Главный антивирусный эксперт «Лаборатории Касперского» Александр Гостев поделился подробностями недавней атаки на российские банки, проведенной посредством адресной рассылки писем с вредоносным вложением. Примечательно, что эти поддельные сообщения были написаны от имени FinCERT, специализированного центра мониторинга и предупреждения компьютерных атак, созданного на базе Банка России около года назад. По свидетельству экспертов, этот «бренд» впервые используется злоумышленниками в качестве приманки.
По всей видимости, за истекший период FinCERT успел оправдать чаяния своих учредителей в условиях роста преступной активности в кредитно-финансовой сфере. В настоящее время с FinCERT работают свыше 190 банков, чем и воспользовались инициаторы новой атаки.

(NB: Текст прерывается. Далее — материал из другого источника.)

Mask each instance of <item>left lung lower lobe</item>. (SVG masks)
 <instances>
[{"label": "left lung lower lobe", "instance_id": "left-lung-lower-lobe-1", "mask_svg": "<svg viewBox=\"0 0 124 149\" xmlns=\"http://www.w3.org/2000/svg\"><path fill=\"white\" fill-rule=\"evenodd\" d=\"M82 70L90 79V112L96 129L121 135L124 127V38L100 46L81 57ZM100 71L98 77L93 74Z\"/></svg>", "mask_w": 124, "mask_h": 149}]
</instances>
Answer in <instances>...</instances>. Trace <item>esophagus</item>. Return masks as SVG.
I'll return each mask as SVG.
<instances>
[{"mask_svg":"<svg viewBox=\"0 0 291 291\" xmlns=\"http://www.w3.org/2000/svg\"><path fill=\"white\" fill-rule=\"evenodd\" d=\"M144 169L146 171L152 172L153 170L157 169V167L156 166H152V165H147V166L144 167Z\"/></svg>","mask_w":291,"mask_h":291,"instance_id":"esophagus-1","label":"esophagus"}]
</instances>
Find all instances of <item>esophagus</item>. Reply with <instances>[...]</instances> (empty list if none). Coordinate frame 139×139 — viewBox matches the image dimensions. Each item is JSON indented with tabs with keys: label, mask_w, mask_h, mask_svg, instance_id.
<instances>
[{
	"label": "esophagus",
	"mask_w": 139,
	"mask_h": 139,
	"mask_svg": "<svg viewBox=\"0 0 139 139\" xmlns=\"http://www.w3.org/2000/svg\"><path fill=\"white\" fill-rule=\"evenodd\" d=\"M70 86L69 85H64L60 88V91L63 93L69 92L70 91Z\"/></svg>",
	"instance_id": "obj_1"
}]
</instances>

По данным «Лаборатории Касперского», рассылка поддельных писем на почтовые адреса служащих разных банков началась в минувший вторник, 15 марта, примерно в 12:00 по московскому времени. «Предобеденное или обеденное время является весьма удобным для атак, поскольку внимание большинства рядовых сотрудников обычно в этот период снижается, и вероятность успешного использования социальной инженерии вырастает», — поясняет Гостев в своей блог-записи на сайте Securelist.
Авторы спам-рассылки обращались к каждому получателю по фамилии, имени и отчеству и, прикрываясь известным именем, просили ознакомиться с вложением. Видимо, база контактов была сформирована заранее, причем на основе каких-то особых источников: «лаборанты» попытались найти ряд адресов получателей через поисковые системы и не нашли таких данных в открытом доступе.

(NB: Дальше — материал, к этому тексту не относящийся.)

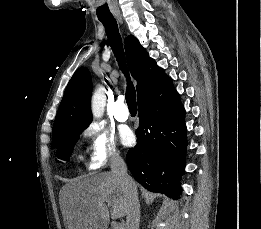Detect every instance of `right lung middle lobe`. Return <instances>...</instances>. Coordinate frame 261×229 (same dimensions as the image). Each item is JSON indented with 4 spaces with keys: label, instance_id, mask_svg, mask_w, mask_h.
<instances>
[{
    "label": "right lung middle lobe",
    "instance_id": "dd1d6c3e",
    "mask_svg": "<svg viewBox=\"0 0 261 229\" xmlns=\"http://www.w3.org/2000/svg\"><path fill=\"white\" fill-rule=\"evenodd\" d=\"M88 125L66 126L60 129L63 136V142L57 148V158L61 160H68L75 142L79 135Z\"/></svg>",
    "mask_w": 261,
    "mask_h": 229
}]
</instances>
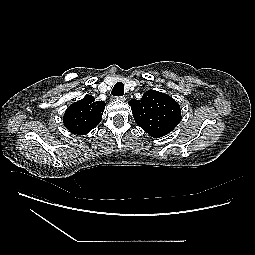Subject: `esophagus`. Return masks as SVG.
Here are the masks:
<instances>
[{"label": "esophagus", "mask_w": 255, "mask_h": 255, "mask_svg": "<svg viewBox=\"0 0 255 255\" xmlns=\"http://www.w3.org/2000/svg\"><path fill=\"white\" fill-rule=\"evenodd\" d=\"M116 99L119 101H125L126 98L124 96H121V97H116Z\"/></svg>", "instance_id": "esophagus-1"}]
</instances>
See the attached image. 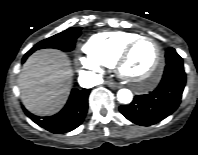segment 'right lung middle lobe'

Рассылка велась с почтового адреса info@fincert.net (на самом деле FinCERT использует с этой целью домен cbr.ru) — из домена, зарегистрированного, как оказалось, в ночь перед рассылкой. Тогда же злоумышленники зарегистрировали еще одно доменное имя, для создания своего сервера, — view-atdmt[.]com.
Текст поддельного письма помимо именного обращения содержал лишь одну лаконичную фразу, намекавшую, что в прикрепленном doc-файле якобы содержится информация о возможной компрометации клиентской программы банка. Судя по образцу сообщения, приведенному в отчете «Лаборатории», спамеры очень торопились или просто плохо учились в школе: они допустили ошибки в слове «компрометация», фигурирующем как в теме, так и в теле письма.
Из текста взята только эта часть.